# Hyprocrisy and Homosexual Jews



## Brian (Mar 1, 2005)

*Reflections on Romans 2:1-4*

I recently did a paper on this section, and was wondering what you guys think of this text. 



*Romans 2:1 - 4* 
_Therefore you have no excuse, O man, every one of you who judges. For in passing judgment on another you condemn yourself, because you, the judge, practice the very same things. We know that the judgment of God rightly falls on those who do such things. Do you suppose, O man--you who judge those who do such things and yet do them yourself--that you will escape the judgment of God? Or do you presume on the riches of his kindness and forbearance and patience, not knowing that God's kindness is meant to lead you to repentance?_ *[ESV]*



Paul has just finished letting the Gentiles have it in Romans 1:18ff, and now he begins ch. 2 with "Therefore" (_dio_). He lambasts "O Man" as being without excuse (_anapologetos_) and for doing the same things he just got done ramrodding the Gentiles for. So, I have a few questions for you.

1. Who is the "O man" of vv. 1 and 3 (ch 2 still)? Just to give you a hint, Paul is using diatribe style, speaking in the second person and using the vocative tense for "man" (_anthrope_). He does this later in 2:17, again in 9:19ff, and again in chapter 11 of Romans. Many (nearly all) contemporary commentators hold that the "O Man" is a Jew, but there is VERY little support.

2. If Paul is speaking about Jews in this text, how in the world could he accuse them of doing the same things he just got done with the Gentiles for? To put a point on it:
"I just accused the whole heathen world for homosexuality, murder, inventors of evil, and ignorant of God's decree. And you Jews, you are guilty as well; FOR PRACTICING THE SAME THINGS!" (cf. Romans 2:1, 3). Wouldn't most of the Jewish world stand up in indignation and ask for where in the world they did these sort of things? Or maybe Paul isn't talking to Jews (see question 1)?...

3. Finally, how does v. 4, that God's kindness leads us to repentance fit in with all of this? Hint: Paul isn't condemning flat out judgment - he's doing the same thing!

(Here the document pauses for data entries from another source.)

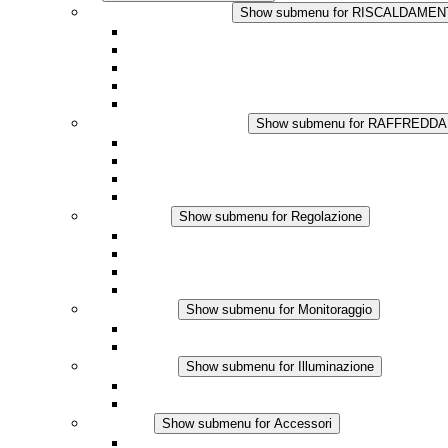
RISCALDAMENTO
Show submenu for RISCALDAME
Riscaldatori a Convezione
Termoventilatori
Applicazioni in Corrente Continua
Regolazione Integrata
Touchsafe
RAFFREDDAMENTO
Show submenu for RAFFREDD
Ventilatore con filtro Plus AC
Ventilatore con filtro Plus DC
Ventilatore con filtro
Accessori
Regolazione
Show submenu for Regolazione
Termostati
Igrostati
Higrotermostati
Applicazione DC
Monitoraggio
Show submenu for Monitoraggio
Prodotti IO-Link
Prodotti analogici
Illuminazione
Show submenu for Illuminazione
Lampada LED per quadri elettrici
Applicazioni in DC
Accessori
Show submenu for Accessori
Presa elettrica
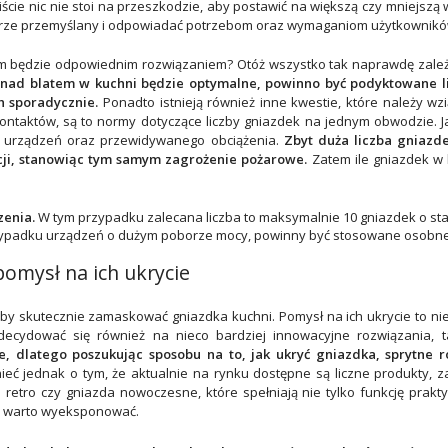
ście nic nie stoi na przeszkodzie, aby postawić na większą czy mniejszą 
obrze przemyślany i odpowiadać potrzebom oraz wymaganiom użytkownik
em będzie odpowiednim rozwiązaniem? Otóż wszystko tak naprawdę zależ
k nad blatem w kuchni będzie optymalne, powinno być podyktowane l
ch sporadycznie.
Ponadto istnieją również inne kwestie, które należy w
kontaktów, są to normy dotyczące liczby gniazdek na jednym obwodzie. 
 urządzeń oraz przewidywanego obciążenia.
Zbyt duża liczba gniaz
acji, stanowiąc tym samym zagrożenie pożarowe.
Zatem ile gniazdek w
zenia.
W tym przypadku zalecana liczba to maksymalnie 10 gniazdek o st
ypadku urządzeń o dużym poborze mocy, powinny być stosowane osobn
pomysł na ich ukrycie
 aby skutecznie zamaskować gniazdka kuchni. Pomysł na ich ukrycie to n
ecydować się również na nieco bardziej innowacyjne rozwiązania, ta
, dlatego poszukując sposobu na to, jak ukryć gniazdka, sprytne 
ć jednak o tym, że aktualnie na rynku dostępne są liczne produkty, 
 retro
czy
gniazda nowoczesne
, które spełniają nie tylko funkcję prakty
ą warto wyeksponować.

I look forward to your thoughts. This is a rarely studied passage of Romans, and of Scripture, probably due in part to what is seen as "by works." It will be fun to see what everyone says vs. what I put in my paper.

Thankful for God's kindness... and repentance,
BRIAN

[Edited on 3-1-2005 by Brian]


----------



## ConfederateTheocrat (Mar 13, 2005)

Wow, what a thread title!


----------